Version-Release number of selected component (if applicable):
nfs-utils-1.0.6-42EL

How reproducible:
Always

Steps to Reproduce:
1. Have 90 systems unmount and remount to 1 nfs linux server
2. mounts are using tcp/ip
3. The linux server eventually crashes under load. No error messages are displayed. Not sure on how to precede if I have nothing to debug, only see that the system rebooted.
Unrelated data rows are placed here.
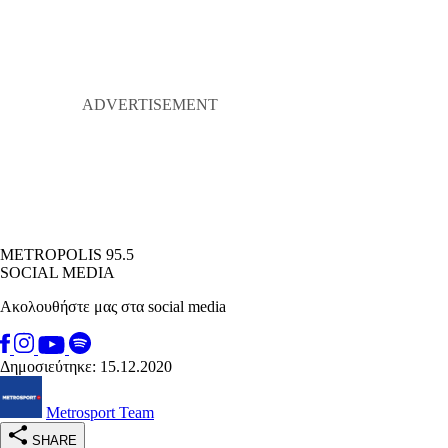
METROPOLIS 95.5
SOCIAL MEDIA
Ακολουθήστε μας στα social media
Δημοσιεύτηκε: 15.12.2020
Metrosport Team
SHARE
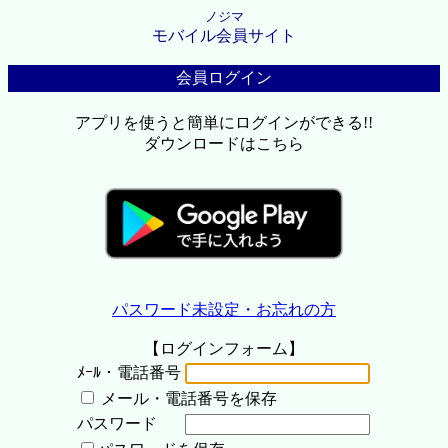
ノジマ
モバイル会員サイト
会員ログイン
アプリを使うと簡単にログインができる!!
ダウンロードはこちら
パスワード未設定・お忘れの方
【ログインフォーム】
ﾒｰﾙ・電話番号
メール・電話番号を保存
パスワード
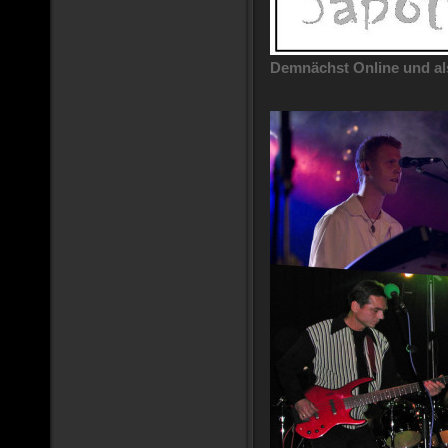
Demnächst Online und als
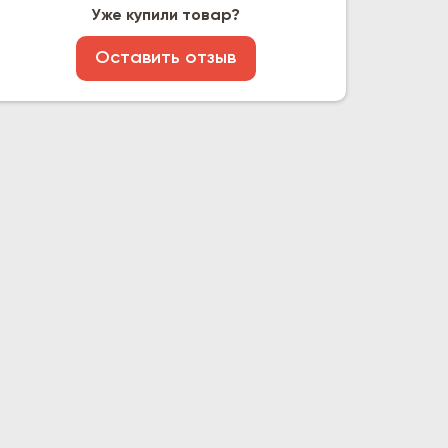
Уже купили товар?
Оставить отзыв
Actual Results:  System restarts completely without any debugging information.

Expected Results:  System should just keep responding normally.

Additional info:

Comment 1 Jeff Layton 2007-07-17 10:43:24 UTC
Mike,
   Is this still an issue on RHEL3U9?


Comment 2 RHEL Program Management 2007-10-19 18:49:55 UTC
This bug is filed against RHEL 3, which is in maintenance phase.
During the maintenance phase, only security errata and select mission
critical bug fixes will be released for enterprise products. Since
this bug does not meet that criteria, it is now being closed.
 
For more information of the RHEL errata support policy, please visit:
http://www.redhat.com/security/updates/errata/
 
If you feel this bug is indeed mission critical, please contact your
support representative. You may be asked to provide detailed
information on how this bug is affecting you.